**Extracted page text data**
——————

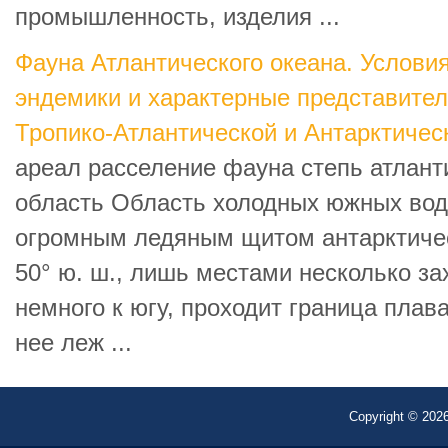
промышленность, изделия ...
Фауна Атлантического океана. Услови
эндемики и характерные представител
Тропико-Атлантической и Антарктичес
ареал расселение фауна степь атлант
область Область холодных южных во
огромным ледяным щитом антарктиче
50° ю. ш., лишь местами несколько за
немного к югу, проходит граница плав
нее леж ...
Copyright © 2026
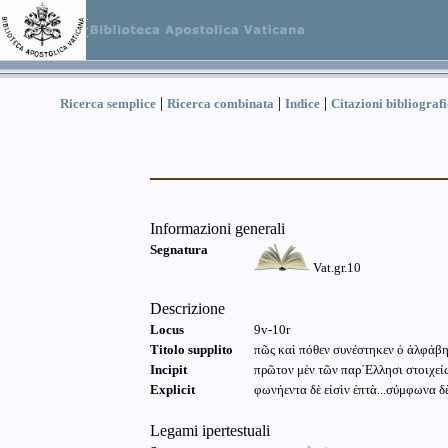
|
|
|
Ricerca semplice
Ricerca combinata
Indice
Citazioni bibliograf
Informazioni generali
Segnatura
Vat.gr.10
Descrizione
Locus
9v-10r
Titolo supplito
πῶς καὶ πόθεν συνέστηκεν ὁ ἀλφάβ
Incipit
πρῶτον μὲν τῶν παρ᾽Ελλησι στοιχεί
Explicit
φωνήεντα δὲ εἰσὶν ἑπτὰ...σύμφωνα δὲ 
Legami ipertestuali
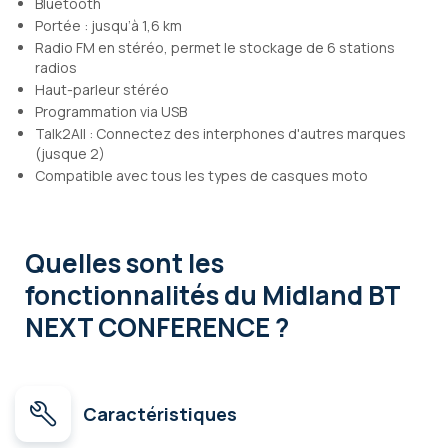
Bluetooth
Portée : jusqu’à 1,6 km
Radio FM en stéréo, permet le stockage de 6 stations
radios
Haut-parleur stéréo
Programmation via USB
Talk2All : Connectez des interphones d'autres marques
(jusque 2)
Compatible avec tous les types de casques moto
Quelles sont les
fonctionnalités
du Midland BT
NEXT CONFERENCE ?
Caractéristiques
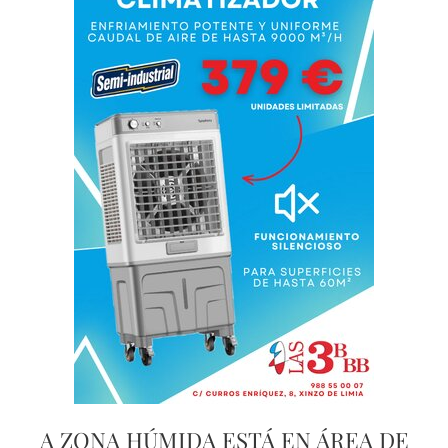
A ZONA HÚMIDA ESTÁ EN ÁREA DE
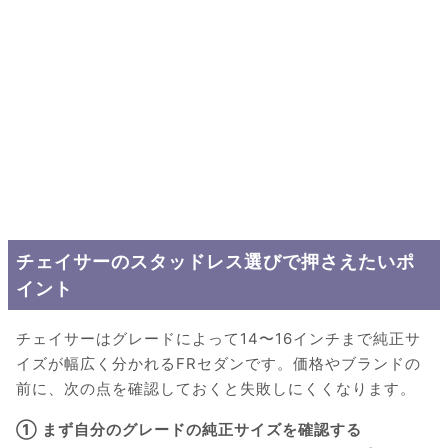
チェイサーのスタッドレス選びで押さえたいポ
イント
チェイサーはグレードによって14〜16インチまで純正サ
イズが幅広く分かれるFRセダンです。価格やブランドの
前に、次の点を確認しておくと失敗しにくくなります。
① まず自分のグレードの純正サイズを確認する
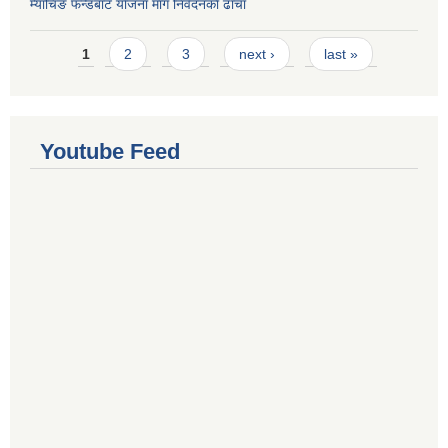
म्याचिङ फन्डबाट याेजना माग निवेदनकाे ढाँचा
Pages
1
2
3
next ›
last »
Youtube Feed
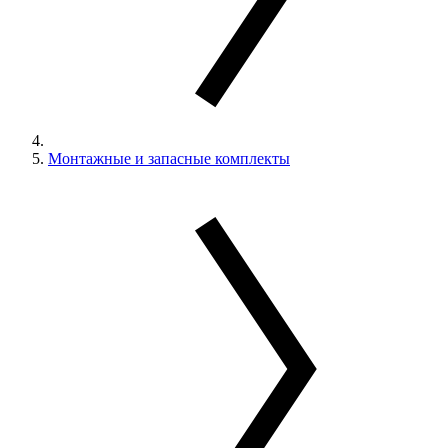
Монтажные и запасные комплекты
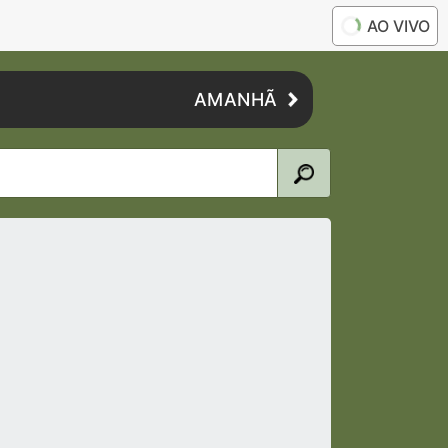
AO VIVO
AMANHÃ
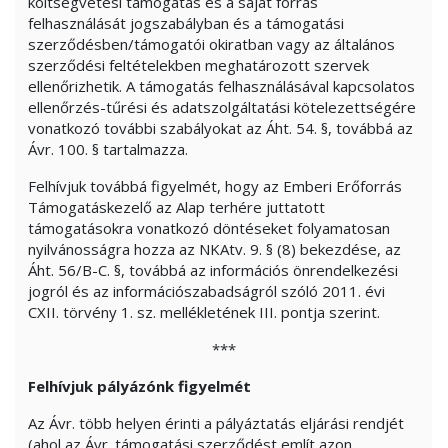
költségvetési támogatás és a saját forrás
felhasználását jogszabályban és a támogatási
szerződésben/támogatói okiratban vagy az általános
szerződési feltételekben meghatározott szervek
ellenőrizhetik. A támogatás felhasználásával kapcsolatos
ellenőrzés-tűrési és adatszolgáltatási kötelezettségére
vonatkozó további szabályokat az Áht. 54. §, továbbá az
Ávr. 100. § tartalmazza.
Felhívjuk továbbá figyelmét, hogy az Emberi Erőforrás
Támogatáskezelő az Alap terhére juttatott
támogatásokra vonatkozó döntéseket folyamatosan
nyilvánosságra hozza az NKAtv. 9. § (8) bekezdése, az
Áht. 56/B-C. §, továbbá az információs önrendelkezési
jogról és az információszabadságról szóló 2011. évi
CXII. törvény 1. sz. mellékletének III. pontja szerint.
***
Felhívjuk pályázónk figyelmét
Az Ávr. több helyen érinti a pályáztatás eljárási rendjét
(ahol az Ávr. támogatási szerződést említ azon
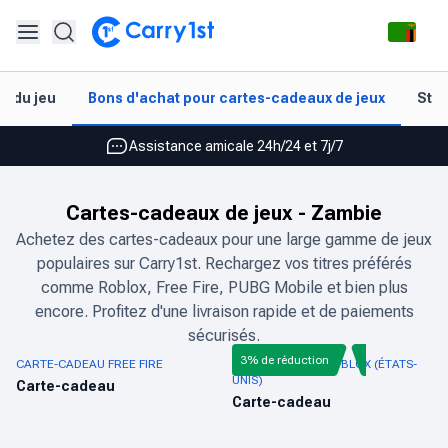
Rechargement et livraison instantanés
t du jeu
Bons d'achat pour cartes-cadeaux de jeux
Styl
Les meilleures offres pour vos meilleurs jeux
Assistance amicale 24h/24 et 7j/7
Noté 4,45 sur Google Play et l'App Store
Cartes-cadeaux de jeux
-
Zambie
Rechargement et livraison instantanés
Achetez des cartes-cadeaux pour une large gamme de jeux
populaires sur Carry1st. Rechargez vos titres préférés
Les meilleures offres pour vos meilleurs jeux
comme Roblox, Free Fire, PUBG Mobile et bien plus
Assistance amicale 24h/24 et 7j/7
encore. Profitez d'une livraison rapide et de paiements
sécurisés.
Noté 4,45 sur Google Play et l'App Store
3% de réduction
CARTE-CADEAU FREE FIRE
CARTE-CADEAU ROBLOX (ÉTATS-
UNIS)
Carte-cadeau
Carte-cadeau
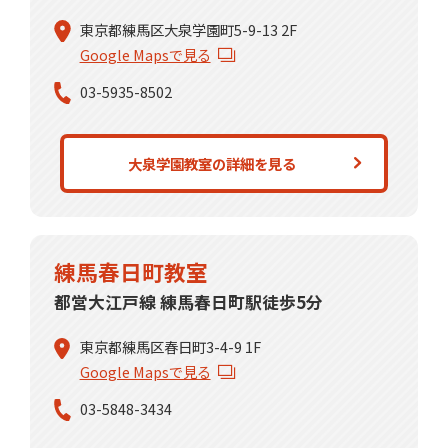
東京都練馬区大泉学園町5-9-13 2F
Google Mapsで見る
03-5935-8502
大泉学園教室の詳細を見る
練馬春日町教室
都営大江戸線 練馬春日町駅徒歩5分
東京都練馬区春日町3-4-9 1F
Google Mapsで見る
03-5848-3434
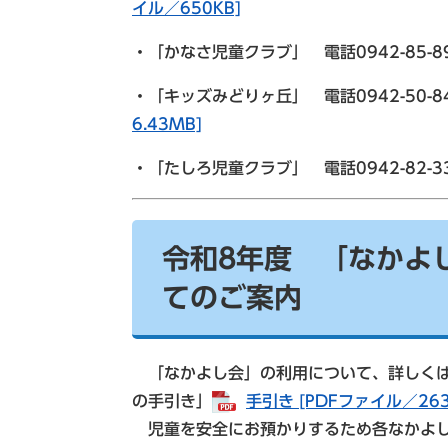
イル／650KB]
・「かなさ児童クラブ」 電話0942-85-
・「キッズみどりヶ丘」 電話0942-50-
6.43MB]
・「たしろ児童クラブ」 電話0942-82-3
令和8年度 「なかよ
てのご案内
「なかよし会」の利用について、詳しくは
の手引き」
手引き [PDFファイル／263
児童を安全にお預かりするため各なかよし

——————

Make a verbatim copy of all the entries and strip out the pictures.

**Result**
промышленность, изделия ...
Фауна Атлантического океана. Услови
эндемики и характерные представител
Тропико-Атлантической и Антарктичес
ареал расселение фауна степь атлант
область Область холодных южных во
огромным ледяным щитом антарктиче
50° ю. ш., лишь местами несколько за
немного к югу, проходит граница плав
нее леж ...
Copyright © 2026
|
|
|
Ricerca semplice
Ricerca combinata
Indice
Citazioni bibliograf
Informazioni generali
Segnatura
Vat.gr.10
Descrizione
Locus
9v-10r
Titolo supplito
πῶς καὶ πόθεν συνέστηκεν ὁ ἀλφάβ
Incipit
πρῶτον μὲν τῶν παρ᾽Ελλησι στοιχεί
Explicit
φωνήεντα δὲ εἰσὶν ἑπτὰ...σύμφωνα δὲ 
Legami ipertestuali
Bluetooth
Portée : jusqu’à 1,6 km
Radio FM en stéréo, permet le stockage de 6 stations
radios
Haut-parleur stéréo
Programmation via USB
Talk2All : Connectez des interphones d'autres marques
(jusque 2)
Compatible avec tous les types de casques moto
Quelles sont les
fonctionnalités
du Midland BT
NEXT CONFERENCE ?
Caractéristiques
A ZONA HÚMIDA ESTÁ EN ÁREA DE
チェイサーのスタッドレス選びで押さえたいポ
イント
チェイサーはグレードによって14〜16インチまで純正サ
イズが幅広く分かれるFRセダンです。価格やブランドの
前に、次の点を確認しておくと失敗しにくくなります。
① まず自分のグレードの純正サイズを確認する
म्याचिङ फन्डबाट याेजना माग निवेदनकाे ढाँचा
Pages
1
2
3
next ›
last »
Youtube Feed
Монтажные и запасные комплекты
AO VIVO
AMANHÃ
költségvetési támogatás és a saját forrás
felhasználását jogszabályban és a támogatási
szerződésben/támogatói okiratban vagy az általános
szerződési feltételekben meghatározott szervek
ellenőrizhetik. A támogatás felhasználásával kapcsolatos
ellenőrzés-tűrési és adatszolgáltatási kötelezettségére
vonatkozó további szabályokat az Áht. 54. §, továbbá az
Ávr. 100. § tartalmazza.
Felhívjuk továbbá figyelmét, hogy az Emberi Erőforrás
Támogatáskezelő az Alap terhére juttatott
támogatásokra vonatkozó döntéseket folyamatosan
nyilvánosságra hozza az NKAtv. 9. § (8) bekezdése, az
Áht. 56/B-C. §, továbbá az információs önrendelkezési
jogról és az információszabadságról szóló 2011. évi
CXII. törvény 1. sz. mellékletének III. pontja szerint.
***
Felhívjuk pályázónk figyelmét
Az Ávr. több helyen érinti a pályáztatás eljárási rendjét
(ahol az Ávr. támogatási szerződést említ azon
Rechargement et livraison instantanés
t du jeu
Bons d'achat pour cartes-cadeaux de jeux
Styl
Les meilleures offres pour vos meilleurs jeux
Assistance amicale 24h/24 et 7j/7
Noté 4,45 sur Google Play et l'App Store
Cartes-cadeaux de jeux
-
Zambie
Rechargement et livraison instantanés
Achetez des cartes-cadeaux pour une large gamme de jeux
populaires sur Carry1st. Rechargez vos titres préférés
Les meilleures offres pour vos meilleurs jeux
comme Roblox, Free Fire, PUBG Mobile et bien plus
Assistance amicale 24h/24 et 7j/7
encore. Profitez d'une livraison rapide et de paiements
sécurisés.
Noté 4,45 sur Google Play et l'App Store
3% de réduction
CARTE-CADEAU FREE FIRE
CARTE-CADEAU ROBLOX (ÉTATS-
UNIS)
Carte-cadeau
Carte-cadeau
東京都練馬区大泉学園町5-9-13 2F
Google Mapsで見る
03-5935-8502
大泉学園教室の詳細を見る
練馬春日町教室
都営大江戸線 練馬春日町駅徒歩5分
東京都練馬区春日町3-4-9 1F
Google Mapsで見る
03-5848-3434
イル／650KB]
・「かなさ児童クラブ」 電話0942-85-
・「キッズみどりヶ丘」 電話0942-50-
6.43MB]
・「たしろ児童クラブ」 電話0942-82-3
令和8年度 「なかよ
てのご案内
「なかよし会」の利用について、詳しくは
の手引き」
手引き [PDFファイル／263
児童を安全にお預かりするため各なかよし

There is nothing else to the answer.